INVESTORS AND SECURITY HOLDERS OF AIRGAS ARE URGED TO READ THESE AND OTHER DOCUMENTS FILED WITH THE
SEC CAREFULLY IN THEIR ENTIRETY BECAUSE THEY CONTAIN IMPORTANT INFORMATION ABOUT THE PROPOSED
TRANSACTION. Investors and security holders can obtain free copies of these documents and other documents filed with the SEC by Air
Products through the web site maintained by the SEC at http://www.sec.gov. The Offer to Purchase and related materials may also be
obtained for free by contacting the Information Agent for the tender offer, MacKenzie Partners, Inc., at 212-929-5500 or toll-free at 800-322-
2885.
Air Products intends to file a proxy statement with the SEC in connection with the solicitation of proxies for the annual meeting of Airgas
stockholders to be held on January 18, 2011. Any definitive proxy statement will be mailed to stockholders of Airgas.

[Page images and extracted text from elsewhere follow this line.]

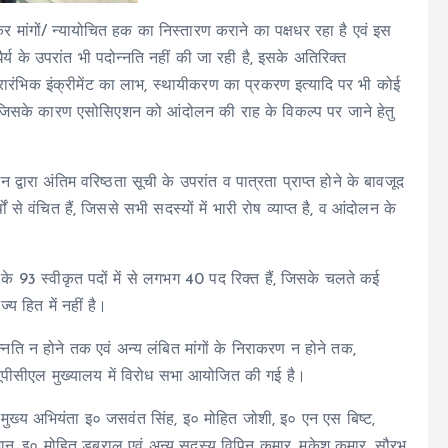
 मांगों/ न्यायोचित हक का निस्तारण कराने का पक्षधर रहा है एवं इस
 के धैर्य के उपरांत भी पदोन्नति नहीं की जा रही है, इसके अतिरिक्त
ारंभिक इंक्रीमेंट का लाभ, स्थायीकरण का प्रकरण इत्यादि पर भी कोई
ै, जिसके कारण एसोसिएशन को आंदोलन की राह के विकल्प पर जाने हेतु
द्वारा अंतिम वरिष्ठता सूची के उपरांत व पात्रता प्राप्त होने के बावजूद
से वंचित हैं, जिससे सभी सदस्यों में भारी रोष व्याप्त है, व आंदोलन के
ा के 93 स्वीकृत पदों में से लगभग 40 पद रिक्त हैं, जिसके चलते कई
य हित में नहीं है।
नति न होने तक एवं अन्य लंबित मांगों के निराकरण न होने तक,
ूपीसीएल मुख्यालय में विरोध सभा आयोजित की गई है।
ा, मुख्य अभियंता इ० जसवंत सिंह, इ० मोहित जोशी, इ० एन एस बिष्ट,
ान, इ० मोहित डबराल एवं अन्य सदस्य विपिन कुमार, मुकेश कुमार, सौरभ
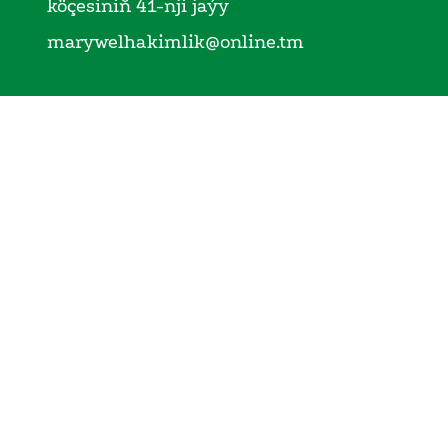
köçesiniň 41-nji jaýy
marywelhakimlik@online.tm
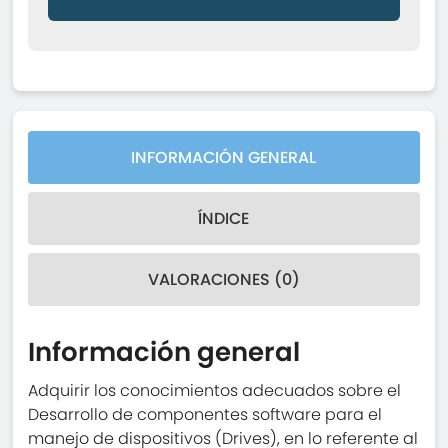
INFORMACIÓN GENERAL
ÍNDICE
VALORACIONES (0)
Información general
Adquirir los conocimientos adecuados sobre el
Desarrollo de componentes software para el
manejo de dispositivos (Drives), en lo referente al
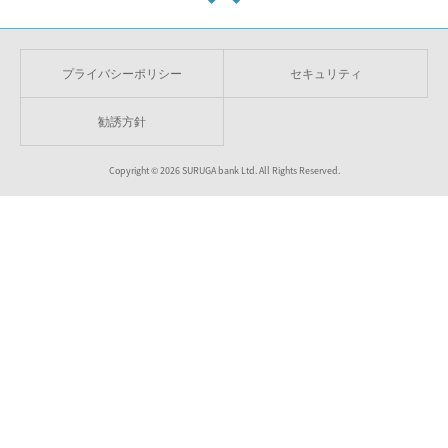
プライバシーポリシー
セキュリティ
勧誘方針
Copyright ©
2026
SURUGA bank Ltd. All Rights Reserved.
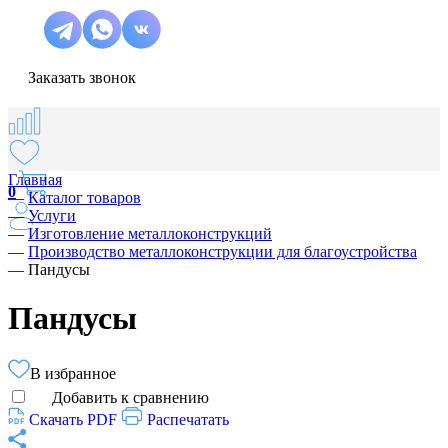
Заказать звонок
Главная
0
—
Каталог товаров
—
Услуги
—
Изготовление металлоконструкций
—
Производство металлоконструкции для благоустройства
—
Пандусы
Пандусы
В избранное
Добавить к сравнению
Скачать PDF
Распечатать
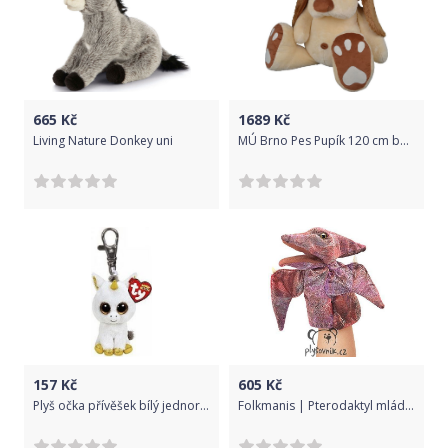
665
Kč
1689
Kč
Living Nature Donkey uni
MÚ Brno Pes Pupík 120 cm béžový
157
Kč
605
Kč
Plyš očka přívěšek bílý jednorožec
Folkmanis | Pterodaktyl mládě plyšový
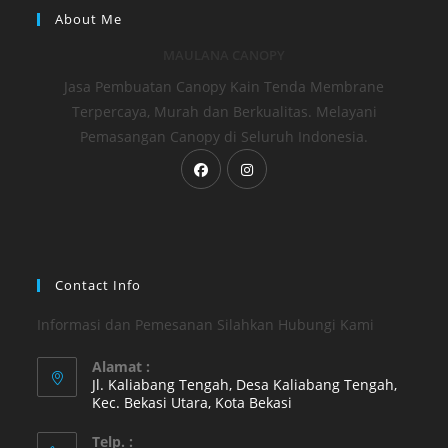
About Me
MAULANA CANOPY
Jasa Pembuatan Canopy Kain Tenda Membrane
Terpercaya, Murah dan Berkualitas. Melayani
Pemasangan Canopy di Seluruh Indonesia.
Opens
Opens
in
in
a
a
new
new
tab
tab
Contact Info
Informasi dan Pemesanan Silahkan Hubungi Kami
Alamat :
Jl. Kaliabang Tengah, Desa Kaliabang Tengah,
Kec. Bekasi Utara, Kota Bekasi
Opens
Telp. :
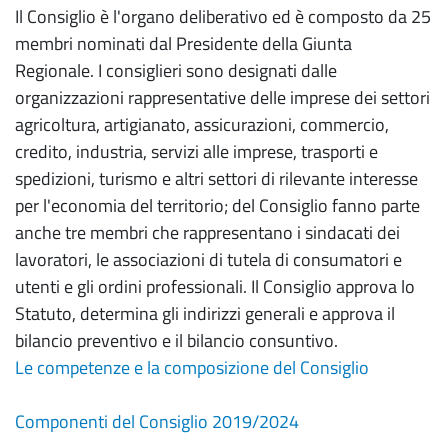
Il Consiglio è l'organo deliberativo ed è composto da 25
membri nominati dal Presidente della Giunta
Regionale. I consiglieri sono designati dalle
organizzazioni rappresentative delle imprese dei settori
agricoltura, artigianato, assicurazioni, commercio,
credito, industria, servizi alle imprese, trasporti e
spedizioni, turismo e altri settori di rilevante interesse
per l'economia del territorio; del Consiglio fanno parte
anche tre membri che rappresentano i sindacati dei
lavoratori, le associazioni di tutela di consumatori e
utenti e gli ordini professionali. Il Consiglio approva lo
Statuto, determina gli indirizzi generali e approva il
bilancio preventivo e il bilancio consuntivo.
Le competenze e la composizione del Consiglio
Componenti del Consiglio 2019/2024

INVESTORS AND SECURITY HOLDERS OF AIRGAS ARE URGED TO READ THE PROXY STATEMENT AND OTHER DOCUMENTS
RELATED TO THE SOLICITATION AND FILED WITH THE SEC CAREFULLY IN THEIR ENTIRETY AS THEY BECOME AVAILABLE
BECAUSE THEY WILL CONTAIN IMPORTANT INFORMATION. Investors and security holders will be able to obtain free copies of these
documents (if and when available) and other documents filed with the SEC by Air Products through the web site maintained by the SEC at
http://www.sec.gov. These materials may also be obtained for free (if and when available) by contacting Air Products’ proxy solicitor,
MacKenzie Partners, Inc., at 212-929-5500 or toll-free at 800-322-2885.

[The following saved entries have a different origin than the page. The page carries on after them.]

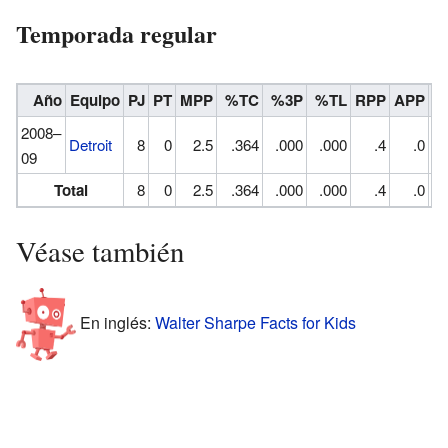
Temporada regular
Año
Equipo
PJ
PT
MPP
%TC
%3P
%TL
RPP
APP
R
2008–
Detroit
8
0
2.5
.364
.000
.000
.4
.0
09
Total
8
0
2.5
.364
.000
.000
.4
.0
Véase también
En inglés:
Walter Sharpe Facts for Kids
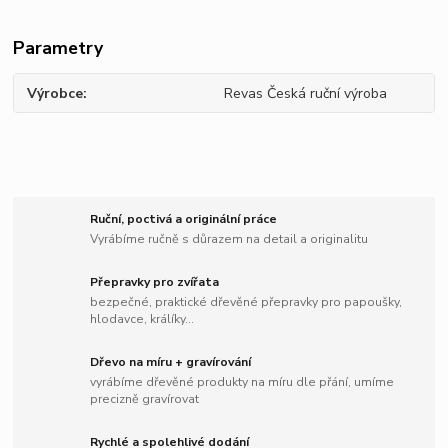
Parametry
Výrobce
Revas Česká ruční výroba
Ruční, poctivá a originální práce
Vyrábíme ručně s důrazem na detail a originalitu
Přepravky pro zvířata
bezpečné, praktické dřevěné přepravky pro papoušky,
hlodavce, králíky...
Dřevo na míru + gravírování
vyrábíme dřevěné produkty na míru dle přání, umíme
precizně gravírovat
Rychlé a spolehlivé dodání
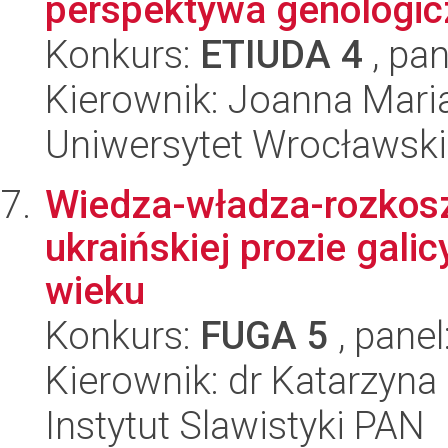
perspektywa genologic
Konkurs:
ETIUDA 4
, pan
Kierownik: Joanna Mari
Uniwersytet Wrocławski,
Wiedza-władza-rozkosz.
ukraińskiej prozie galic
wieku
Konkurs:
FUGA 5
, panel
Kierownik: dr Katarzyna
Instytut Slawistyki PAN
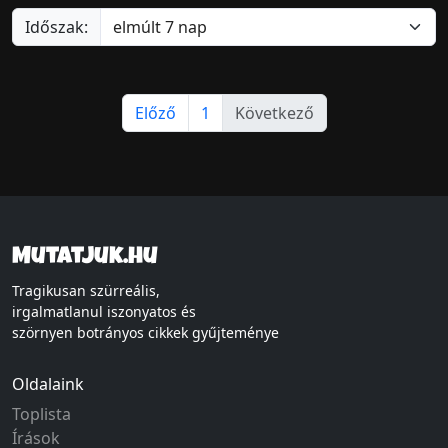
Időszak:
Előző
1
Következő
Mutatjuk.hu
Tragikusan szürreális,
irgalmatlanul iszonyatos és
szörnyen botrányos cikkek gyűjteménye
Oldalaink
Toplista
Írások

CERTAIN INFORMATION REGARDING PARTICIPANTS
Air Products, Purchaser, and certain of their respective directors and executive officers and the Air Products nominees for election at Airgas’s
January 2011 annual meeting may be deemed to be participants in the proposed transaction under the rules of the SEC. Security holders
may obtain information regarding the names, affiliations and interests of Air Products’ directors and executive officers in Air Products’ Annual
Report on Form 10-K for the year ended September 30, 2010, which was filed with the SEC on November 25, 2010, and its proxy statement
for Air Products’ 2010 Annual Meeting, which was filed with the SEC on December 10, 2009; and of Purchaser’s directors and executive
officers in the Offer to Purchase. Information about the Air Products nominees will be included in the proxy statement Air Products intends to
file with the SEC. These documents can be obtained free of charge from the sources indicated above. Additional information regarding the
interests of these participants in the proxy solicitation and a description of their direct and indirect interests, by security holdings or otherwise,
will also be included in any proxy statement and other relevant materials to be filed with the SEC when they become available.